1/3/08

Not Vacation

Back from vacation and busy at work. Working on ADO stuff mostly, I've got this 5+ year project ahead of me here and, like most programs now, it's just a big sprawling database front end. I'm building some good base classes for presenting, editing, and saving SQL data, with generic concurrency checking & error handling, irrespective of database or interface. Kind of a generic data access layer "engine" (well, sort of). It'll really help automate the tedium of dealing with database records & concurrency etc., which is super important for this job (medical records, medical billing - you don't want to screw this stuff up) but the reality is, be it a database of medical records or a database of high scores, it's always the same ADO issues no matter what the columns happen to be or what the tables are named. So as per usual, the stuff I'm working on now will eventually help me somewhere else on the XNA side. Which is always cool to think about.

And speaking of XNA I've been thinking about how exactly I want to implement that 2D camera class into the engine. It's all well and good to just have camera code that "works", but now I want it to be simple to use. I want to have a Camera object abstracted to the point where I just define it, add it to the game, and "there you go".

That's going to be a little trickier than I first thought. Possible, just tricky (for me anyway). If you've read along with half the tutorials here you know the gist of the engine - game objects are in a parent/child relationship, their matrices multiply together and that's basically how stuff is put on the screen. I want Cameras to be a "game object" as well, so I can put a camera here or there just as easily as I could put a sprite here or there.
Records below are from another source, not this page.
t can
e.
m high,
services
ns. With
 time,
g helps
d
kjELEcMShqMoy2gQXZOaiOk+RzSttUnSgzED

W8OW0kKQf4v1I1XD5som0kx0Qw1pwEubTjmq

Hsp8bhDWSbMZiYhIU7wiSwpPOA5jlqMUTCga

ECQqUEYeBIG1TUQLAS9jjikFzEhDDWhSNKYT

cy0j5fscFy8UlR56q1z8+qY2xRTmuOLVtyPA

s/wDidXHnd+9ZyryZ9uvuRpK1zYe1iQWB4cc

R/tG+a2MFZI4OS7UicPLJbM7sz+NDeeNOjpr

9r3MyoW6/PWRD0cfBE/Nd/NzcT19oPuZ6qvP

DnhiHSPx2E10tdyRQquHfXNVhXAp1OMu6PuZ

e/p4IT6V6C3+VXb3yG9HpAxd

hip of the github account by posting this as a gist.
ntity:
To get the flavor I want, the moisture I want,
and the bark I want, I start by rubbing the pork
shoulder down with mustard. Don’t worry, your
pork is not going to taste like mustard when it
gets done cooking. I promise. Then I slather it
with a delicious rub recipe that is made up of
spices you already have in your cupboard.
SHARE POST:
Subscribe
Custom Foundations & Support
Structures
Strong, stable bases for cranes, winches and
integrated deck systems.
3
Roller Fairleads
What's tricky is that you can't necessarily make a game object (like say, the player's ship) a child of a Camera. What if the ship needs to show up in 2 Cameras at once? But then, if game objects aren't children of Cameras, how then could the game object be automatically influenced by the Camera's matrix ala the parent/child matrix cascade?

I don't really know yet - but one of the fundamental changes to the engine I'm considering is to say that a Screen holds a set of game objects - for instance, the Game screen holds a players ship, the bad guys, the bullets, all that crap in it's child collection. And then, Cameras are also in the Screen's child collection. The change would be that when a Screen is told to draw, it only draws it's Cameras; and the actual drawing of objects is performed by the Camera, rather than by the Screen. So the Screen becomes something of a Camera manager... or something like that. I haven't actually sat down with it yet, this is mostly mental fragments pieced together while driving to work or falling asleep at night.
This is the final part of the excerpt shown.